I shall always be thankful to Union College for having given me a unique chance to make my dream of becoming a United Nations interpreter come true. Without learning the language and the culture with those who speak it, being an interpreter would have been impossible. At Union I studied government, sociology, Russian and several other humanities. I lived at the Sigma Phi fraternity and played on the soccer team. I enjoyed the Rathkeller’s nighttime activities and traveled around the country. About nine years after leaving Union, I was recruited by the United Nations, where I worked from 1970 until my retirement in 2000. The United Nations was an environment which was in harmony with the values I had learned at Union College.

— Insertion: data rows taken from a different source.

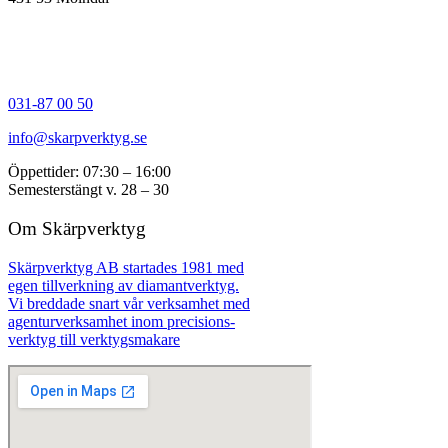
031-87 00 50
info@skarpverktyg.se
Öppettider: 07:30 – 16:00
Semesterstängt v. 28 – 30
Om Skärpverktyg
Skärpverktyg AB startades 1981 med
egen tillverkning av diamantverktyg.
Vi breddade snart vår verksamhet med
agenturverksamhet inom precisions-
verktyg till verktygsmakare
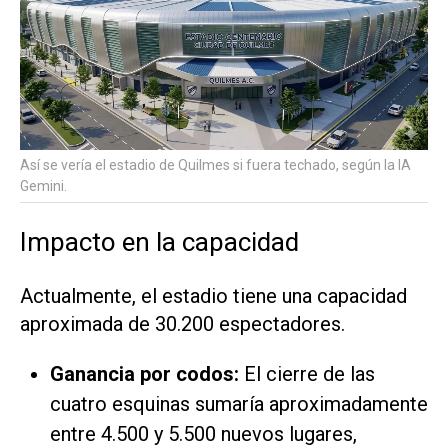
Así se vería el estadio de Quilmes si fuera techado, según la IA
Gemini.
Impacto en la capacidad
Actualmente, el estadio tiene una capacidad
aproximada de 30.200 espectadores.
Ganancia por codos:
El cierre de las
cuatro esquinas sumaría aproximadamente
entre 4.500 y 5.500 nuevos lugares,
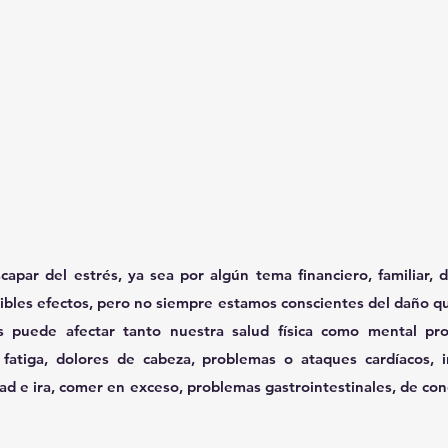
scapar del estrés, ya sea por algún tema financiero, familiar, d
ribles efectos, pero no siempre estamos conscientes del daño q
és puede afectar tanto nuestra salud física como mental prov
 fatiga, dolores de cabeza, problemas o ataques cardíacos, 
dad e ira, comer en exceso, problemas gastrointestinales, de con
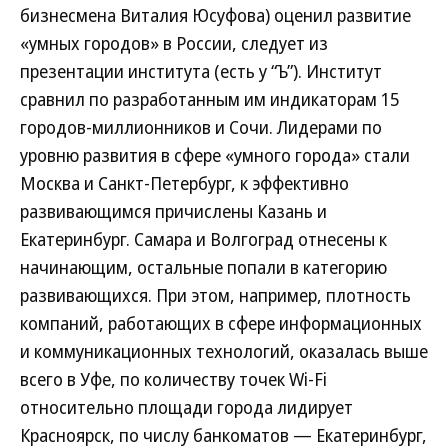
бизнесмена Виталия Юсуфова) оценил развитие
«умных городов» в России, следует из
презентации института (есть у “Ъ”). Институт
сравнил по разработанным им индикаторам 15
городов-миллионников и Сочи. Лидерами по
уровню развития в сфере «умного города» стали
Москва и Санкт-Петербург, к эффективно
развивающимся причислены Казань и
Екатеринбург. Самара и Волгоград отнесены к
начинающим, остальные попали в категорию
развивающихся. При этом, например, плотность
компаний, работающих в сфере информационных
и коммуникационных технологий, оказалась выше
всего в Уфе, по количеству точек Wi-Fi
относительно площади города лидирует
Красноярск, по числу банкоматов — Екатеринбург,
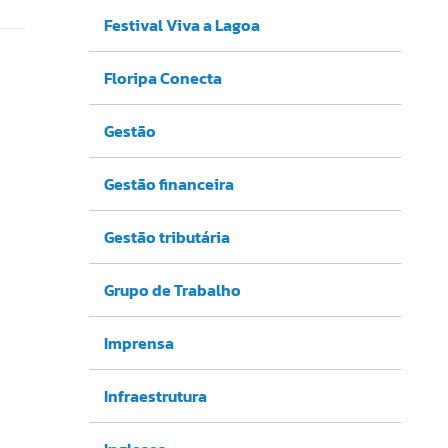
Festival Viva a Lagoa
Floripa Conecta
Gestão
Gestão financeira
Gestão tributária
Grupo de Trabalho
Imprensa
Infraestrutura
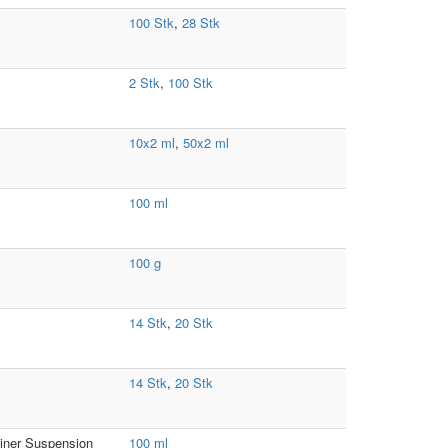
100 Stk
,
28 Stk
2 Stk
,
100 Stk
10x2 ml
,
50x2 ml
100 ml
100 g
14 Stk
,
20 Stk
14 Stk
,
20 Stk
einer Suspension
100 ml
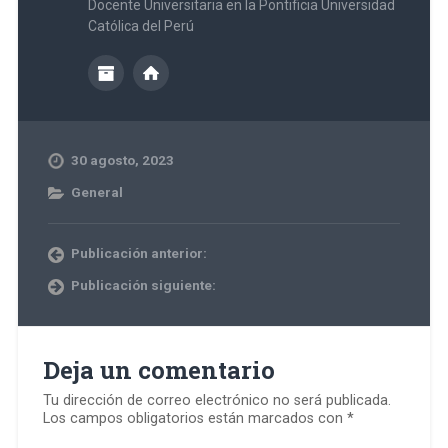
Docente Universitaria en la Pontificia Universidad
Católica del Perú
30 agosto, 2023
General
Publicación anterior:
Publicación siguiente:
Deja un comentario
Tu dirección de correo electrónico no será publicada.
Los campos obligatorios están marcados con
*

For 20 years my work took me to U.N. headquarters in places like New York City and Geneva. In the late 1980s, as the Cold War came to an end, I joined U.N. peacekeeping operations and went into the field as a political affairs officer, first to Namibia, then to El Salvador and finally to the former Yugoslavia. I live in Geneva with my wife. Our children have married (both born in Mount Kisco, N.Y.) and live nearby in Belgium. All this would have been totally different had it not been for the generosity and open-mindedness of some individuals at Union who greeted me, taught me, and introduced me to a world which seemed inaccessible.